▶ [What is needed]:
From the entries below, transcribe exactly the lines between the line holding "camminare su una" and the line holding "accendesse intenzionalmente la luce.", inclusive; skip all other lines.

▶ [Provided records]:
<<<<

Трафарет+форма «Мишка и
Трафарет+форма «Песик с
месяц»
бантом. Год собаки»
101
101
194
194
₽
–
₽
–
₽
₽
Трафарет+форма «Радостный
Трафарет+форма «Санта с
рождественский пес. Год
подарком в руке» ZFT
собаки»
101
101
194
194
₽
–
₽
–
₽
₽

>>>>
<<<<

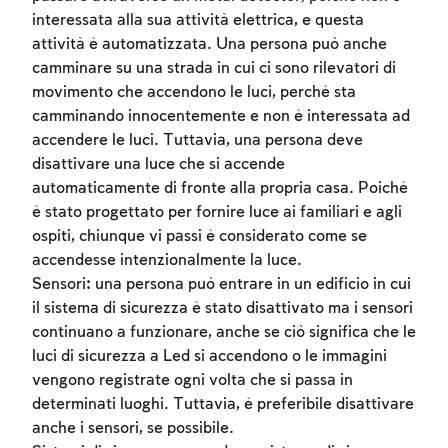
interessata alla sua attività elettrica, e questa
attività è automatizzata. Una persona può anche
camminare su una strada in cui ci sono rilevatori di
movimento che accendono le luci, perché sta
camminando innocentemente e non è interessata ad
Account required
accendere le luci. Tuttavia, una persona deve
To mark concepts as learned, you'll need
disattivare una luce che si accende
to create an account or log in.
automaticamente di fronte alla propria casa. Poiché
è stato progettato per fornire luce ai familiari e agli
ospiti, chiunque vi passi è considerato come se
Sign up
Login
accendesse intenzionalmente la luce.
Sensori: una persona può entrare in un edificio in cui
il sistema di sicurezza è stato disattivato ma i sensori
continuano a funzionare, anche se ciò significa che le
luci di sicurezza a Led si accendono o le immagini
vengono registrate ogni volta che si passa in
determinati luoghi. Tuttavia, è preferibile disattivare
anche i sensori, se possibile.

>>>>

▶ [Answer area]:
camminare su una strada in cui ci sono rilevatori di
movimento che accendono le luci, perché sta
camminando innocentemente e non è interessata ad
Account required
accendere le luci. Tuttavia, una persona deve
To mark concepts as learned, you'll need
disattivare una luce che si accende
to create an account or log in.
automaticamente di fronte alla propria casa. Poiché
è stato progettato per fornire luce ai familiari e agli
ospiti, chiunque vi passi è considerato come se
Sign up
Login
accendesse intenzionalmente la luce.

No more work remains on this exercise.